Tom Brokaw’s Book “Boom”

LIFE Magazine captured the 1960s as they happened.  Boom!, by Tom Brokaw is an epic portrait of the tumultuous Sixties, a fault line in American history. The voices and stories of both famous people and ordinary citizens come together as Brokaw takes us on a memorable journey through a remarkable time, exploring how individual lives and the national mindset were affected by a controversial era and showing how the aftershocks of the Sixties continue to resound in our lives today. In the reflections of a generation, Brokaw also discovers lessons that might guide us in the years ahead.Boom! One minute it was Ike and the man in the grey flannel suit, and the next minute it was time to “turn on, tune in, drop out.” While Americans were walking on the moon, Americans were dying in Vietnam. Nothing was beyond question, and there were far fewer answers than before.Published as the fortieth anniversary of 1968 approaches, Boom! gives us what Brokaw sees as a virtual reunion of some members of “the class of ’68,” offering wise and moving reflections and frank personal remembrances about people’s lives during a time of high ideals and profound social, political, and individual change. What were the gains, what were the losses?
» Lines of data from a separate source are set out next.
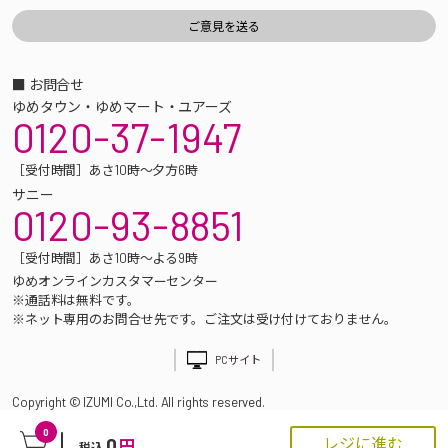
■ お問合せ
ゆめタウン・ゆめマート・ユアーズ
0120-37-1947
［受付時間］あさ10時～夕方6時
サニー
0120-93-8851
［受付時間］あさ10時～よる9時
ゆめオンラインカスタマーセンター
※通話料は無料です。
※ネット専用のお問合せ先です。ご注文は受け付けておりません。
PCサイト
Copyright © IZUMI Co.,Ltd. All rights reserved.
0
0
レジに進む
円
税込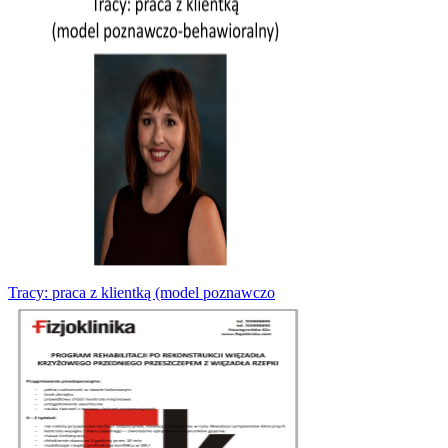
Tracy: praca z klientką (model poznawczo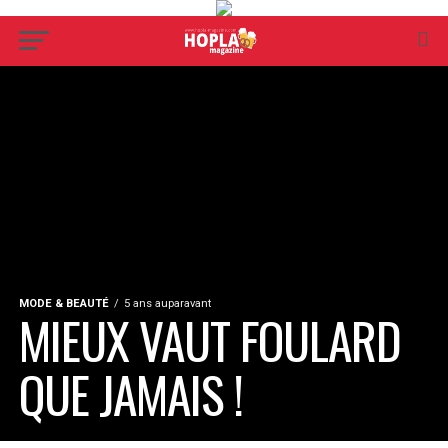
MODE & BEAUTÉ
5 ans auparavant
MIEUX VAUT FOULARD
QUE JAMAIS !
Who were the winners, who were the losers? As they look back decades later, what do members of the Sixties generation think really mattered in that tumultuous time, and what will have meaning going forward? Race, war, politics, feminism, popular culture, and music are all explored here, and we learn from a wide range of people about their lives. Tom Brokaw explores how members of this generation have gone on to bring activism and a Sixties mindset into individual entrepreneurship today. We hear stories of how this formative decade has led to a recalibrated perspective–on business, the environment, politics, family, our national existence.Remarkable in its insights, profoundly moving, wonderfully written and reported, this revealing portrait of a generation and of an era, and of the impact of the 1960s on our lives today, lets us be present at this reunion ourselves, and join in these frank conversations about America then, now, and tomorrow.